Chapter 4.8 Heart failure

Heart failure causes fast breathing and respiratory distress. The underlying causes include congenital heart disease (usually in the first months of life), acute rheumatic fever, cardiac arrhythmia, myocarditis, suppurative pericarditis with constriction, infective endocarditis, acute glomerulonephritis, severe anaemia, severe pneumonia and severe malnutrition. Heart failure can be precipitated or worsened by fluid overload, especially when large volumes of IV fluids are given.

Diagnosis

The commonest signs of heart failure, on examination, are:

  • tachycardia (heart rate > 160/minute in a child < 12 months old; >120/minute in a child aged 12 months to 5 years).
  • gallop rhythm with basal crackles on auscultation.
  • enlarged, tender liver.
  • in infants—fast breathing (or sweating), especially when feeding; in older children, oedema of the feet, hands, or face or distended beck veins (raised jugular venous pressure).
  • Severe palmar pallor may be present if severe anaemia is the cause of the heart failure.
  • Heart murmur may be present in rheumatic heart disease, congenital heart disease or endocarditis.
  • If the diagnosis is in doubt, a chest X-ray can be taken and may show an enlarged heart or abnormal shape.
  • Measure blood pressure if possible. If it is raised, consider acute glomerulo-nephritis (See standard paediatric textbook for treatment).

Treatment

Treatment depends on the underlying heart disease (Consult international or national paediatric guidelines).
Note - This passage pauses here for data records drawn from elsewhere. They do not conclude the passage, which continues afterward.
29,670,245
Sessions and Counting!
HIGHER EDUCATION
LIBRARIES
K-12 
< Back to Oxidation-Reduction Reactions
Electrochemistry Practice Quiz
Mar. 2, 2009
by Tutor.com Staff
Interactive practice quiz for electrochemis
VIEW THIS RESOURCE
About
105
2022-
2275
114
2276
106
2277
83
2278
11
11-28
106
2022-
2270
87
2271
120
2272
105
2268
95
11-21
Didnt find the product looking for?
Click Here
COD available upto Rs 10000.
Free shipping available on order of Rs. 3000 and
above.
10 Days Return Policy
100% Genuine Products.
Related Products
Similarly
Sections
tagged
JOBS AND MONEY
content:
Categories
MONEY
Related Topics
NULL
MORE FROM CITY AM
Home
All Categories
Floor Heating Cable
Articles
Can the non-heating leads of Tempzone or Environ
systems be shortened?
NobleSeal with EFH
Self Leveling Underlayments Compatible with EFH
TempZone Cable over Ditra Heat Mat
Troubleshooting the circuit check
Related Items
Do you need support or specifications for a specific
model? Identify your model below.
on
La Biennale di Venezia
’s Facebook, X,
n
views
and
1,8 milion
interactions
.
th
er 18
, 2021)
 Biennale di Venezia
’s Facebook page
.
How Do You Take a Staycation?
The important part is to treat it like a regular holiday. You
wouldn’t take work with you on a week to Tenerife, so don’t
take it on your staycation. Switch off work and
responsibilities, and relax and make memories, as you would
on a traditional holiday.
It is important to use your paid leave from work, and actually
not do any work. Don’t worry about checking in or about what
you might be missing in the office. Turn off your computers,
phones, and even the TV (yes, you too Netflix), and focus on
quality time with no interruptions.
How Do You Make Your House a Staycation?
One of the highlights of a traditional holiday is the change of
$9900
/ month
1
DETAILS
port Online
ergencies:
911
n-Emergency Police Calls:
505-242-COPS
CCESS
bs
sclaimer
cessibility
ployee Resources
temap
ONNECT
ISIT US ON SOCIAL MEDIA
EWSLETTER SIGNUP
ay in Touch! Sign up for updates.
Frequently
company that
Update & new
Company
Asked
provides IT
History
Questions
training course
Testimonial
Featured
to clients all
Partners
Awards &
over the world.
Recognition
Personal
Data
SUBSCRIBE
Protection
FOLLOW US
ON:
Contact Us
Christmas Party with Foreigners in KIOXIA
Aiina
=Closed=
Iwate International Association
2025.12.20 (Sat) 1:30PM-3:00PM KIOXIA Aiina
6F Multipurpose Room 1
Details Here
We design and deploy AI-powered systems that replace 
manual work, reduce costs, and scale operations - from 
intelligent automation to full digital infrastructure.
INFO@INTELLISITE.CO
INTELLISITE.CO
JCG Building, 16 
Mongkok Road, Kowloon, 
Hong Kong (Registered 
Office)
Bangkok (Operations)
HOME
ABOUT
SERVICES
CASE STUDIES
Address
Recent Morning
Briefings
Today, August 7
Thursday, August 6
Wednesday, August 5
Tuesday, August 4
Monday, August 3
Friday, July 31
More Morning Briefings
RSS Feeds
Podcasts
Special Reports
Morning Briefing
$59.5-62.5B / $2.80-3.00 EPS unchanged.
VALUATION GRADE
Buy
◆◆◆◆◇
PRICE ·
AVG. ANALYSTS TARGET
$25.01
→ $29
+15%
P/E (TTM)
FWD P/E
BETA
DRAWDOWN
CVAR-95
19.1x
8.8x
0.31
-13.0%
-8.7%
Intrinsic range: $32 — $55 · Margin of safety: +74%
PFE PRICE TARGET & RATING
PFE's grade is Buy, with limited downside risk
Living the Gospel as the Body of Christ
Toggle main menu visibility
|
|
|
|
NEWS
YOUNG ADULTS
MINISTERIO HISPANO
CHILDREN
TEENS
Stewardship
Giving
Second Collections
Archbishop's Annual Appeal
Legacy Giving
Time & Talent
The main measures for treating heart failure in children who are not severely malnourished are:

  • Oxygen. Give oxygen if the child has a respiratory rate of > 70/min, shows signs of respiratory distress, or has central cyanosis or low oxygen satura-tion. Aim to keep oxygen saturation > 90%
  • Diuretics. Give furosemide: A dose of 1 mg/kg should increase urine flow within 2 h. For faster action, give the drug IV. If the initial dose is not effecTive, give 2 mg/kg and repeat in 12 h, if necessary. Thereafter, a single daily dose of 1–2 mg/kg orally is usually sufficient.
  • Digoxin. Consider giving digoxin (see Annex 2).
  • Supplemental potassium. Supplemental potassium is not required when furosemide is given alone for treatment lasting only a few days. When digoxin and furosemide are given, or if furosemide is given for more than 5 days, give oral potassium at 3–5 mmol/kg per day.

Supportive care

  • Avoid giving IV fluids, if possible.
  • Support the child in a semi-seated position with head and shoulders elevated and lower limbs dependent.
  • Relieve any fever with paracetamol to reduce the cardiac workload.
  • Consider transfusion if severe anaemia is present.

Monitoring

The child should be checked by a nurse every 6 h (every 3 h while on oxygen therapy) and by a doctor once a day. Monitor both respiratory and pulse rates, liver size and body weight to assess the response to treatment. Continue treatment until the respiratory and pulse rates are normal and the liver is no longer enlarged.